White House says Russia planning to falsify evidence to frame Ukrainian forces for prison attack

CNN/Stylemagazine.com Newswire | 8/4/2022, 9:50 a.m.
US officials believe Russia is preparing to falsify evidence to blame Ukrainian forces for last week's deadly blast at the …
US officials believe Russia is preparing to falsify evidence to blame Ukrainian forces for last week's deadly blast at the Olenivka prison ahead of visits to the site by outside parties. Mandatory Credit: AP

Originally Published: 03 AUG 22 23:28 ET

Updated: 04 AUG 22 08:24 ET

By Kaitlan Collins and Paul LeBlanc, CNN

(CNN) -- US officials believe Russia is preparing to falsify evidence to blame Ukrainian forces for last week's deadly blast at the Olenivka prison ahead of visits to the site by outside parties.

An administration official told CNN they expect Russia will falsify evidence, blame Ukrainian forces, and even have "reason to believe that Russia would go so far as to make it appear that Ukrainian HIMARS were to blame before journalists arrive."

The US supplied Ukraine with the HIMARS multiple launch rocket system earlier this year. The US believes Russia has collected large quantities of HIMARS fragments from strikes against its positions in Ukraine and is likely to deliberately place them at sites such as the prison to claim Ukraine was responsible, according to an administration official familiar with the latest information.

Ukrainian President Volodymyr Zelensky said Friday the attack on the prison in separatist-held eastern Ukraine, which resulted in the deaths of at least 50 prisoners, was "a deliberate war crime by the Russians." Russia, meanwhile, blamed Ukraine for the attack.

Kremlin spokesperson Dmitry Peskov on Thursday reiterated the Russian claim that the Ukrainian military was responsible for the attack.

"There is evidence here and there is nothing to hide here," he told CNN. "Moreover, you know that the Russian side proposed to the UN and invited the Red Cross to get acquainted with this evidence on the spot, to conduct the necessary exhaustive investigation."

The International Committee of the Red Cross confirmed Wednesday it had been able to visit the Olenivka facility only once -- in May this year to deliver water tanks. "But we did not have access to POWs held there on an individual basis -- as per ICRC's modalities of work in detention facilities -- and that continues to be the case," it said.

The ICRC added: "Under the Third Geneva Convention, during international armed conflicts, the ICRC must be granted access to all PoWs, wherever they are held. We also have full liberty to choose the places we wish to visit. Since February 2022, our teams have been able to have access to some PoWs, but not all."

The ICRC says it has requested access to the detention center again since the attack last week, but has not received permission from the Russians.

The Olenivka prison near Donetsk has been used to house many of the Ukrainian soldiers who surrendered at the Azovstal plant in Mariupol several months ago. CNN could not independently verify the allegations of either side.
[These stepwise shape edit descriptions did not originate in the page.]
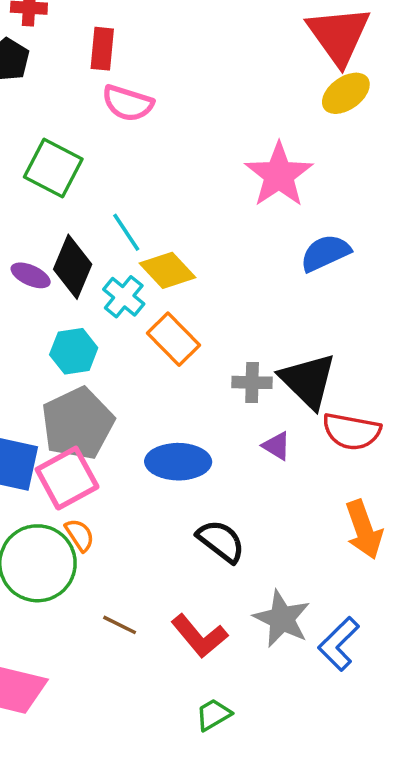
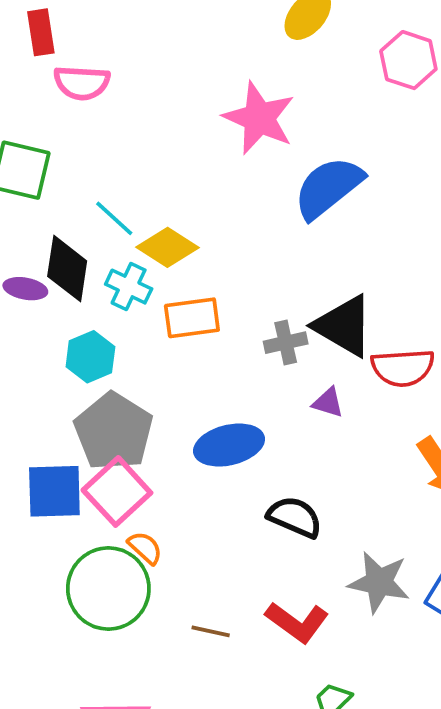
blue semicircle: (325, 253) -> (328, 188), size x1.4
orange rectangle: (174, 339) -> (192, 318), turned -39

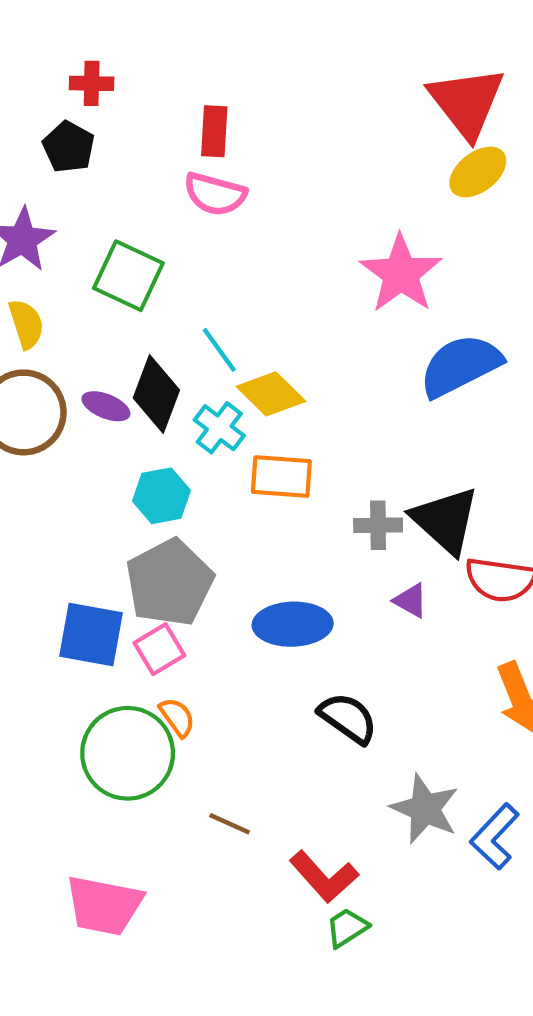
red rectangle: (41, 32) -> (214, 131), moved
pink square: (117, 491) -> (159, 649), size x0.7
red L-shape: (297, 622) -> (324, 877), moved

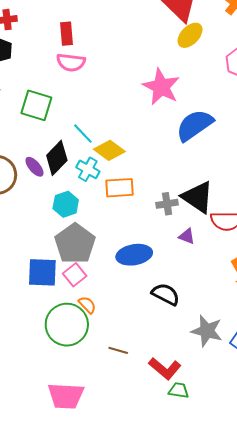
black diamond: (156, 394) -> (57, 158), turned 32
purple ellipse: (106, 406) -> (34, 167), turned 35
green trapezoid: (347, 928) -> (179, 390), turned 50

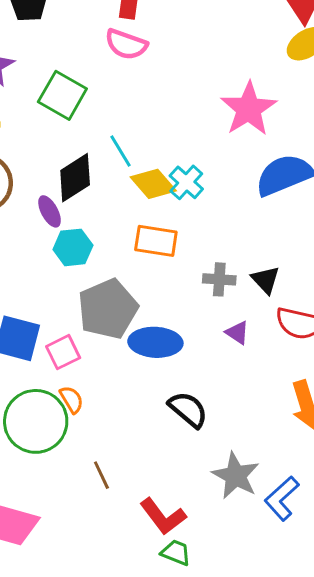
purple ellipse: (34, 167) -> (50, 211), moved
cyan cross: (88, 169) -> (186, 182), moved
black triangle: (198, 197) -> (265, 280), size x0.6
gray pentagon: (75, 244) -> (108, 309), moved
brown line: (118, 350) -> (101, 475), turned 36

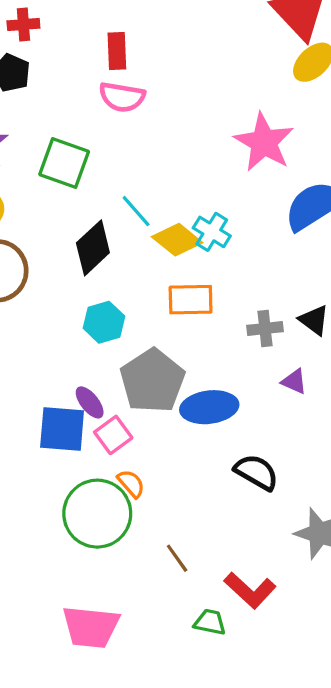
purple ellipse: (50, 211) -> (90, 402), moved
green trapezoid: (176, 553) -> (210, 622), moved

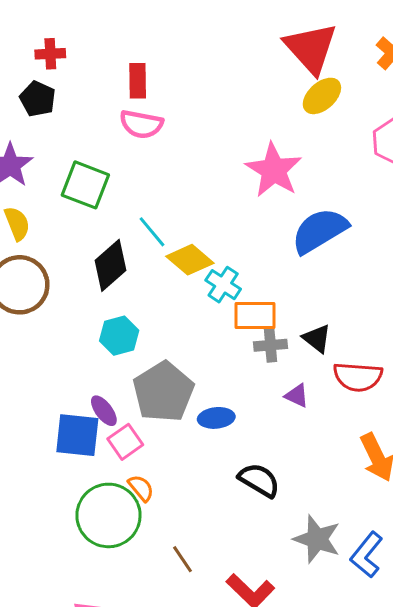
cyan cross: (212, 232) -> (223, 285), moved
orange rectangle: (191, 300) -> (255, 316), moved
blue ellipse: (209, 407) -> (216, 418), size x0.7

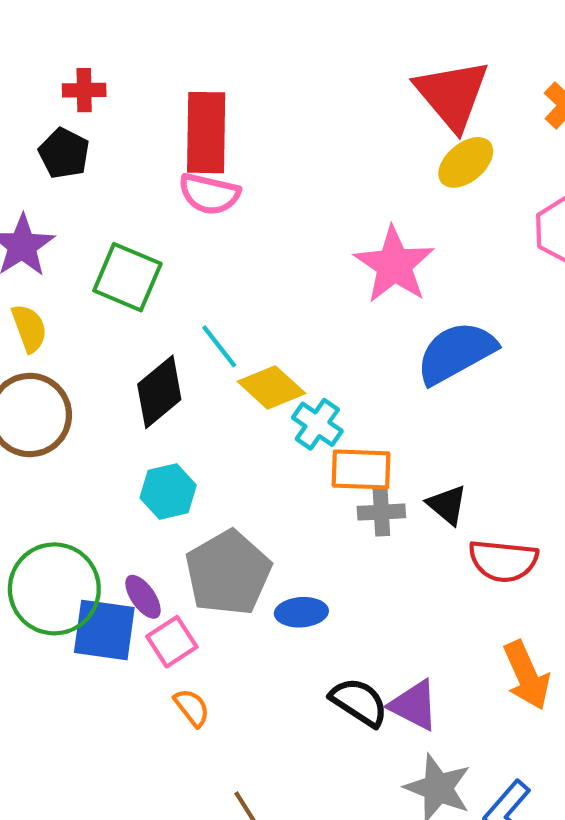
red rectangle: (138, 81) -> (206, 133), size x1.6
purple triangle: (297, 396) -> (414, 705), moved, size x1.5
green circle: (108, 515) -> (54, 589), moved

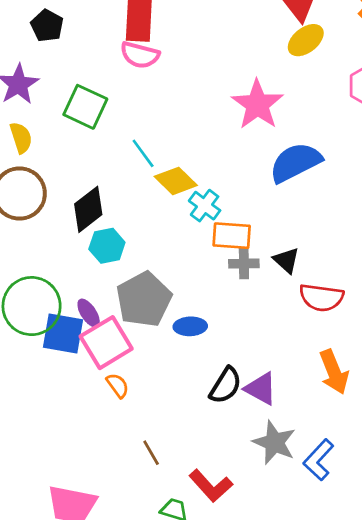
black diamond: (159, 392) -> (88, 209), moved
pink square: (172, 642) -> (106, 343), size x1.6
black semicircle: (359, 702) -> (225, 385), turned 87

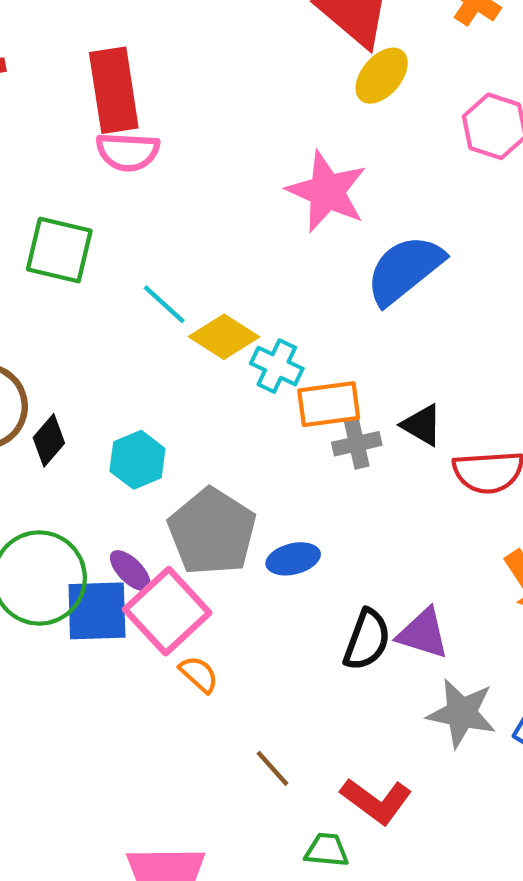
black diamond: (88, 209) -> (49, 440), moved, size x0.7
United Nations Secretary-General António Guterres said in a Wednesday news conference that the UN is seeking to establish a fact-finding team to study the attack following requests from both Russia and Ukraine to investigate. He added that the terms of reference for the panel would need to be accepted by Russia and Ukraine before the fact-finding mission would begin.

Video aired on Russian networks and shared on social media channels in Donetsk show extensive destruction to a building and several bodies. CNN was able to geolocate footage of the strike to an industrial area about two miles outside the frontline town of Olenivka.

The Ukrainian military said the explosion took place on the territory of the industrial zone, in a newly-constructed building specially equipped to hold prisoners taken out of Azovstal.

The Ukrainian prosecutor's office has launched an investigation into the strike. In a statement, it said pretrial preliminary data shows "the occupying state struck the territory of penal colony No. 120 in the temporarily occupied Olenivka village of Volnovakha district of Donetsk region."

Donetsk and Luhansk are the two regions that together form Donbas, the eastern part of Ukraine where the conflict between Ukraine and Russian-backed separatists started in 2014.

The area has become the centerpiece of Russian President Vladimir Putin's military ambition in Ukraine after his troops failed to take over Kyiv earlier this year.

The Russian military has kept up a persistent barrage of artillery and missile strikes across the region for several weeks. The Kremlin says the goal of what it calls its "special military operation" is to take control of both Luhansk and Donetsk.

This story has been updated with additional details.